Hormis le caractère POSSIBLEMENT véridique de cette phrase (qui n’est pas de moi), il faut reconnaître qu’elle est plutôt courageuse.

Mais qui est donc ce Desmurget qui prend à parti si violemment les pratiquants de la lucarne?

Et bien il reste plutôt mystérieux: on le sait docteur en neurosciences (ah ça… bon, personnellement je connais un docteur en jeux vidéo, alors…), mais aussi directeur de recherche à l’INSERM (là aussi pas d’informations à glaner), et qu’il aurait fréquenté de grandes universités américaines (oui mais grandes comment? Comme la plus grande paella du monde du cap d’Agde de 1988? Plus grandes encore?).

Là aussi, mystère.

Une chose est sûre, c’est qu’il est papa, et ne se prive pas de se référer à ses expériences parentales pour étayer certaines des thèses de TV lobotomie. Ce qui entame son capital points d’objectivité (qui sont fort surévalués, à mon avis), mais a le mérite de montrer que le bonhomme n’a pas peur de se mouiller.

Et autant vous dire tout de suite, ça gicle dans TV lobotomie!

Le propos en est fort simple, et n’a pas de grande originalité : la télévision est nocive.

Page après page de cas d’études, chiffres à la clé, renforcées de la plus longue paella, pardon, bibliographie que j’ai vue depuis longtemps (1193 notices!) Desmurget tente de faire le tour des différents effets négatifs du petit écran sur le corps humain, qu’ils soient physiques ou mentaux. Une attention toute particulière est donnée aux effets sur la petite enfance, ce qui a le mérite de dramatiser un peu plus la chose; on savait en effet depuis le déménagement dans la télévision de Chloé Delaume et le scandale du temps de cerveau disponible (pour rappel, Patrick Le Lay, ancien directeur de TF1, affirme en juillet 2004 dans Les Dirigeants français et le changement  que « (…) pour qu’un message publicitaire soit perçu, il faut que le cerveau du téléspectateur soit disponible. Nos émissions ont pour vocation de le rendre disponible : c’est-à-dire de le divertir, de le détendre pour le préparer entre deux messages.
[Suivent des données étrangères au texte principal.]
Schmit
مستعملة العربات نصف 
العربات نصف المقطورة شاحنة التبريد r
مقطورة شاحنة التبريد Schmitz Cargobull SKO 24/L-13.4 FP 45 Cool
Ce que nous vendons à Coca-Cola, c’est du temps de cerveau humain disponible ». Voilà, voilà. Il y a eu démenti depuis…).

Bref, on savait que la télévision a une action physique et mentale avérée sur son spectateur (voir aussi l’excellent documentaire de 2001 Le tube) mais mazette, quand on applique ces effets-là à des petits humain en pleine croissance, on est un peu en train de jouer les apprentis sorciers et de se préparer des conséquences qui pourraient en surprendre plus d’un.
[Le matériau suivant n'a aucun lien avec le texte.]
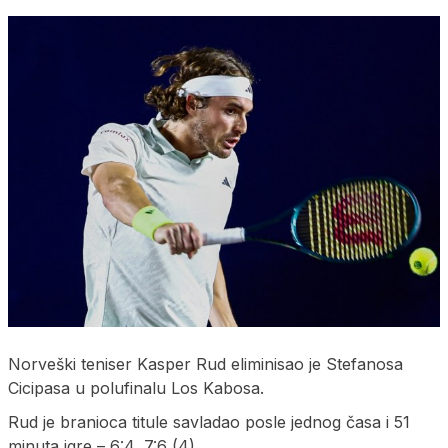
Norveški teniser Kasper Rud eliminisao je Stefanosa
Cicipasa u polufinalu Los Kabosa.
Rud je branioca titule savladao posle jednog časa i 51
minuta igre – 6:4, 7:6 (4).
Au final, ce livre est ambigu : les lecteurs convaincus des propos de l’auteur n’ont pas forcément besoin de se bâfrer l’argumentaire un peu longuet. Quant aux autres, les lecteurs potentiels ne voyant pas de problème avec la télévision et son/ses programme/s, soit il ne le liront pas, soit ils l’auront vite oublié…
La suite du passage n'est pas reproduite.